Paxata Community Members: Something special in a community experience is coming your way. Stay tuned to this space.
My categorical variables are messy and inconsistent. How do I normalize them?
Often, you'll find that the values for your categorical variables are messy and inconsistent--for example NY versus New York. But there's
an easy way to clean this up using our Cluster and Edit algorithms. We'll provide
a quick example here of how you can do this in the app. And then for a complete
understanding of our clustering algorithms, please refer to our documentation
for the Cluster and Edit feature.
You receive a training dataset with a variable for state. Unfortunately, the values for the variable are inconsistent. There's "NewYorke", "Neu York", "CAlifornia", "California", etc.
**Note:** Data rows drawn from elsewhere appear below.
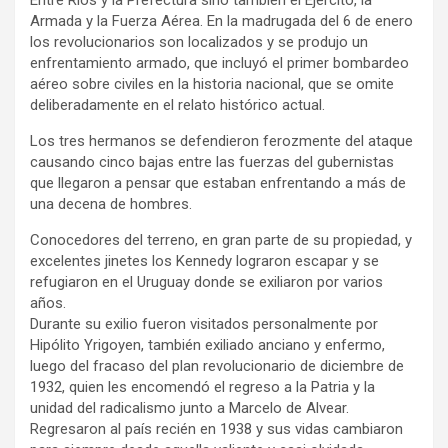
Armada y la Fuerza Aérea. En la madrugada del 6 de enero
los revolucionarios son localizados y se produjo un
enfrentamiento armado, que incluyó el primer bombardeo
aéreo sobre civiles en la historia nacional, que se omite
deliberadamente en el relato histórico actual.
Los tres hermanos se defendieron ferozmente del ataque
causando cinco bajas entre las fuerzas del gubernistas
que llegaron a pensar que estaban enfrentando a más de
una decena de hombres.
Conocedores del terreno, en gran parte de su propiedad, y
excelentes jinetes los Kennedy lograron escapar y se
refugiaron en el Uruguay donde se exiliaron por varios
años.
Durante su exilio fueron visitados personalmente por
Hipólito Yrigoyen, también exiliado anciano y enfermo,
luego del fracaso del plan revolucionario de diciembre de
1932, quien les encomendó el regreso a la Patria y la
unidad del radicalismo junto a Marcelo de Alvear.
Regresaron al país recién en 1938 y sus vidas cambiaron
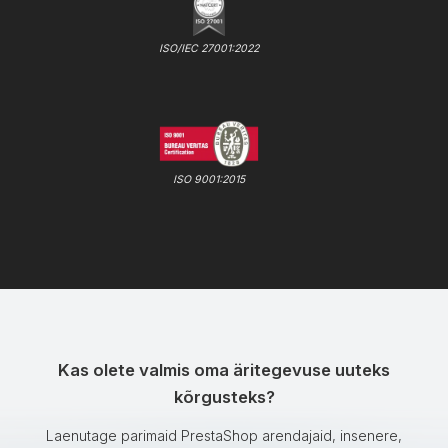
ISO/IEC 27001:2022
ISO 9001:2015
Kas olete valmis oma äritegevuse uuteks
kõrgusteks?
Laenutage parimaid PrestaShop arendajaid, insenere,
Normalizing this column is super simple with the Cluster and Edit feature. From the variable's column, click the drop-down arrow and select "cluster + edit":
The Cluster+Edit menu opens. Notice that, by default, "metaphone" is the algorithm used for clustering, which is powerful for data with misspellings in which words sound similar but are spelled differently. However, for this example, let's switch to the "fingerprint" algorithm. It's the most restrictive of the algorithms and a good place to start because it groups
similar values into a cluster where the only differences are: punctuation, word
order and capitalization.
ProTip: if you're still exploring your data, start with the "fingerprint" algorithm. Make your edits. Then switch to the "metaphone" algorithm and cluster once more to see what other potential clusters exist in the data.
Now just enter the desired normalized values and click the green Save button.
You're done! And if you want to sanity check your work to see what else may be lurking in a variable's column, just open a Filtergram for that column.